A violência contra as minorias pode aumentar?
A forma como o tema foi apresentado na campanha suscita tais atitudes. Às vezes, pode-se chegar à violência, como ocorreu pontualmente, em outras, podemos ficar naquele humor violento, como o das torcidas organizadas cantando: “Bolsonaro vem aí para matar viado”. Creio que passada a eleição, essas questões devem entrar em segundo plano, já que teremos discussões sobre Reforma da Previdência, economia, acertos políticos e segurança pública. Tudo isso envolverá o País.

O que você achou da fusão do Ministério do Meio Ambiente com o da Agricultura?
Se o Meio Ambiente se transformasse em uma agência, não veria problema. O que me preocupa é que as agendas do Meio Ambiente e da Agricultura são muito vastas, por isso acho que não vão ser bem cumpridas. Há também a crítica de que colocaram as raposas cuidando do galinheiro. Isso pode fazer com que nossos produtos agrícolas no exterior sejam boicotados, pois nossos competidores podem se mobilizar. Já houve uma fake news de vaca louca brasileira espalhada no Canadá.
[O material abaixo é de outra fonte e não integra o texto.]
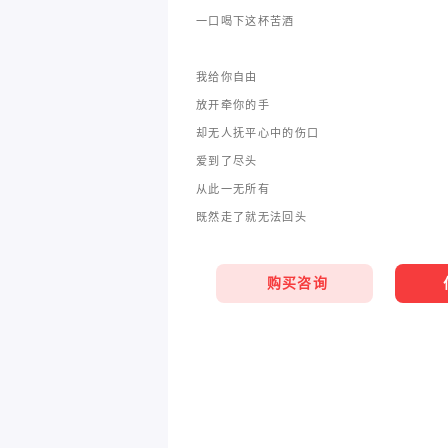
一口喝下这杯苦酒
我给你自由
放开牵你的手
却无人抚平心中的伤口
爱到了尽头
从此一无所有
既然走了就无法回头
购买咨询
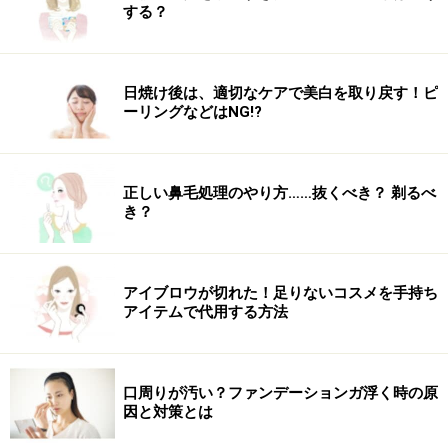
する？
日焼け後は、適切なケアで美白を取り戻す！ピ
ーリングなどはNG!?
正しい鼻毛処理のやり方……抜くべき？ 剃るべ
き？
アイブロウが切れた！足りないコスメを手持ち
アイテムで代用する方法
口周りが汚い？ファンデーションガ浮く時の原
因と対策とは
Há saída para a esquerda brasileira?
Claro que há. O governo que começará no Brasil irá liberar muita energia de oposição. Imediatamente após a vitória de Trump, a sociedade americana e os democratas passaram a se mobilizar. A esquerda do partido Democrata ganhou espaço na Câmara com as eleições desta semana. Com isso, quero dizer que a direita será superada, pois haverá alternância no poder. A única dificuldade que vejo na esquerda brasileira, que não há entre parte dos democratas americanos, são essas denúncias de corrupção que aqui não foram objeto de crítica interna. Agora, acho que novas configurações podem surgir. Até o PT pode se transformar. Não está proibido. O caminho está aberto, pois não sabemos que êxitos Bolsonaro obterá. Também acredito que os movimentos sociais, que reúnem lutas de minorias, mulheres, índios e negros, precisam fazer uma crítica sobre sua associação ao PT. Alguns foram cooptados, o que criou uma certa hostilidade que talvez não seja exatamente contra suas causas, mas contra o partido.